Difficulty handling conflict
Shit goes wrong at work all the time. People need to be able to explain themselves and their decisions under pressure. If this was the manager’s approach, I can’t imagine what my colleagues were doing and how they were avoiding confrontation or responsibility. Getting defensive or offensive if I ask you a question won’t get either of us anywhere.
I’m sure HR had a valid-ish reason. It’s also true that she didn’t have to explain that reason to me. However, she could’ve said that the role was demanding, and as a news station, they needed someone flexible, who would show up at 2am if need be. A new parent might not be willing to do that, for example. In the US, it’s illegal to ask about marital status, plans to marry, plans to have kids, or child care arrangements. We weren’t in New York, though, but in Tirana, so she could’ve explained her reasoning without giving away too much detail or getting angry.

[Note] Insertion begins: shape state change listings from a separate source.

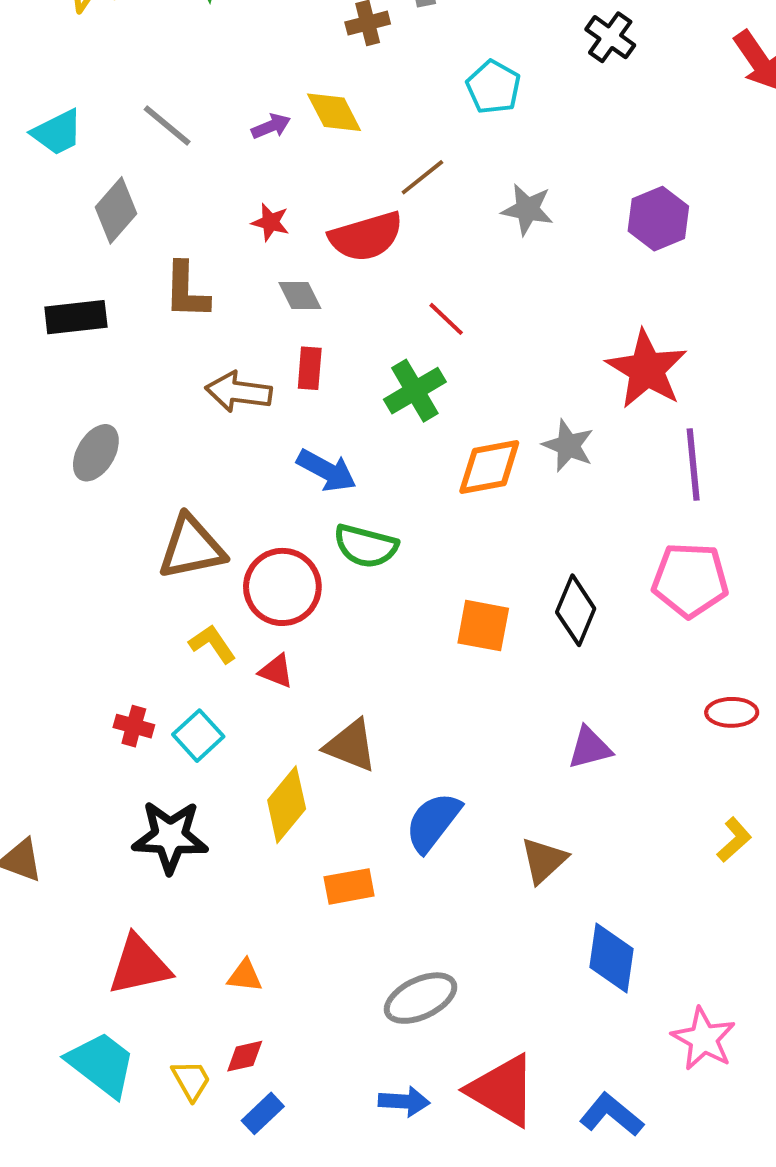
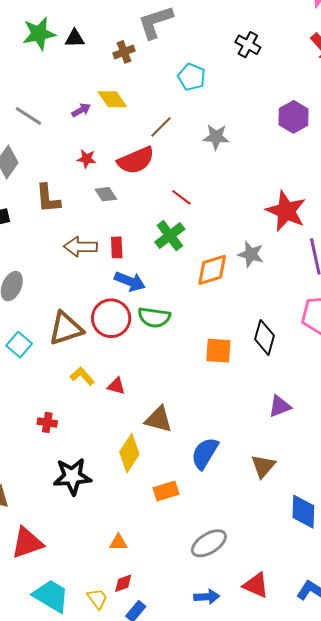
purple hexagon: (658, 219) -> (294, 117), moved
red rectangle: (310, 368) -> (117, 247), moved
red circle: (282, 587) -> (111, 318), moved
cyan square: (198, 736) -> (19, 345), moved
red triangle: (139, 965) -> (27, 543), moved
red triangle: (502, 1090) -> (256, 585), size x0.7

Set clear boundaries, state them loud and clearly, and see where that takes you. Only “the wrong people” will try to push you, belittle you, or prove you wrong.
To end, here’s a good one from Mark Manson about his dating boundaries:
“My boundary is established: I value curiosity, education, intelligence and authenticity. I also don’t value “fake” looks such as pounds of make-up, bronzer, hair extensions or super tight skirts. OK, maybe I do value the tight skirts.”Models: Attract Women Through Honesty by Mark Manson
Setting your boundaries will spare you a lot of headaches, heartaches, and time. In the workplace, in dating apps, and in life generally, there’s nothing hotter than someone who knows what they want, whether that’s honesty, intelligence, having ice cream for breakfast every day, or tight skirts.
*/** About warnings
I wrote the beginning of this article years ago, hence the corneal ulcer reference. Then, I desperately wished people came with warnings. I wish I hadn’t missed the signs. I wish I’d focused on what people showed me rather than what they told me.
Ironically, since then, I’ve learned that there’s little evidence that trigger warnings work. According to Richard McNally, psychology professor and director of clinical training at Harvard, “Trigger warnings don’t seem to help, and they can produce temporary anxiety. The take-home message is that people underestimate their resilience.”
I no longer wish people came with disclaimers, warnings, trailers and I no longer underestimate my resilience.